Data_Sheet_1_Tumor-Associated Macrophages in Canine Oral and Cutaneous Melanomas and Melanocytomas: Phenotypic and Prognostic Assessment.docx

The tumor microenvironment is a complex system, where neoplastic cells interact with immune and stromal cells. Tumor-associated macrophages (TAMs) are considered among the most numerically and biologically noteworthy cellular components in tumors and the attention on this cellular population has been growing during the last decade, both for its prognostic role and as a potential future therapeutic target. Melanoma, particularly the oral form, despite being one of the most immunogenic tumors, bears a poor prognosis in dogs and humans, due to its highly aggressive biological behavior and limited therapeutic options. The aims of this study are to characterize and quantify TAMs (using CD163, CD204, Iba1, and MAC387) in canine melanocytic tumors and to evaluate the association of these markers with diagnosis, histologic prognostic features, presence of metastases, and outcome, and to provide preliminary data for possible future therapies targeting TAMs. Seventy-two melanocytic tumors (27 oral melanomas, 25 cutaneous melanomas, 14 cutaneous melanocytomas, and 6 oral melanocytomas) were retrospectively selected and submitted to immunohistochemistry and double immunofluorescence. Double immunolabeling revealed that most CD163+ and CD204+cells co-expressed Iba1, which labeled also dendritic cells. Iba1 was instead rarely co-expressed with MAC387. Nevertheless, the expression of macrophagic markers showed a mild to moderate association among the four markers, except for CD204 and MAC387. The number of CD163+, CD204+, and MAC387+ cells was significantly higher in oral melanomas compared to oral melanocytomas (p < 0.001; p < 0.05 and p < 0.01, respectively), whereas Iba1 was differentially expressed in cutaneous melanomas and melanocytomas (p < 0.05). Moreover, CD163, IBA1 and MAC387 expression was associated with nuclear atypia and mitotic count. The number of CD163+cells was associated with the presence of metastases and tumor-related death in oral melanocytic tumors (p < 0.05 and p = 0.001, respectively).

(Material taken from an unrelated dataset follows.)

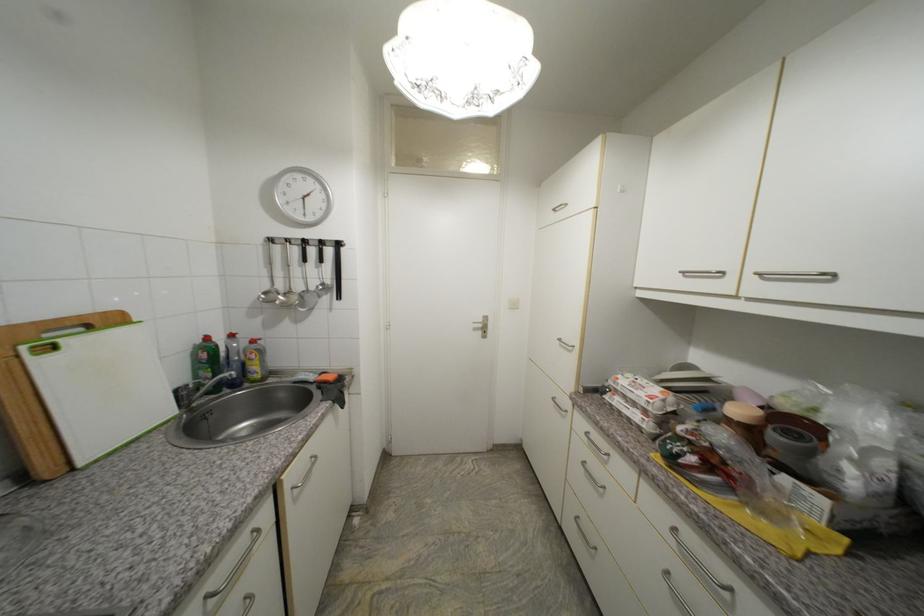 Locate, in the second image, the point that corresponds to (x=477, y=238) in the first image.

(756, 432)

肿瘤微环境（tumor microenvironment）是一个复杂的系统，肿瘤细胞在此与免疫细胞及基质细胞发生相互作用。肿瘤相关巨噬细胞（tumor-associated macrophages, TAMs）被认为是肿瘤中数量与生物学特性均最为显著的细胞组分之一；近十年来，学界对这类细胞群的关注度持续攀升，这既因其具备预后价值，也因其有望成为未来潜在的治疗靶点。 黑色素瘤，尤其是口腔型黑色素瘤，尽管属于免疫原性最强的肿瘤之一，但由于其生物学行为极具侵袭性且治疗手段有限，犬类与人类患者的预后均较差。 本研究旨在对犬黑色素细胞性肿瘤中的TAMs（采用CD163、CD204、Iba1及MAC387进行标记）开展表征与定量分析，评估这些标记物与诊断、组织学预后特征、转移状态及患者转归的关联，并为未来靶向TAMs的潜在治疗方案提供初步数据。 本研究回顾性筛选了72例黑色素细胞性肿瘤（其中口腔黑色素瘤27例、皮肤黑色素瘤25例、皮肤黑色素细胞瘤14例、口腔黑色素细胞瘤6例），所有样本均接受了免疫组织化学染色与双重免疫荧光染色。 双重免疫标记结果显示，绝大多数CD163阳性与CD204阳性细胞共表达Iba1，而Iba1亦可标记树突状细胞；与之相反，Iba1与MAC387的共表达情况较为罕见。尽管如此，四种标记物的巨噬细胞表达水平均呈轻度至中度相关，仅CD204与MAC387除外。 与口腔黑色素细胞瘤相比，口腔黑色素瘤中的CD163阳性、CD204阳性及MAC387阳性细胞数量均显著升高（分别为p < 0.001、p < 0.05及p < 0.01）；而Iba1的表达在皮肤黑色素瘤与黑色素细胞瘤中存在差异（p < 0.05）。 此外，CD163、Iba1及MAC387的表达与核异型性及核分裂象计数相关。 在口腔黑色素细胞性肿瘤中，CD163阳性细胞的数量与转移状态及肿瘤相关死亡均存在显著关联（分别为p < 0.05及p = 0.001）。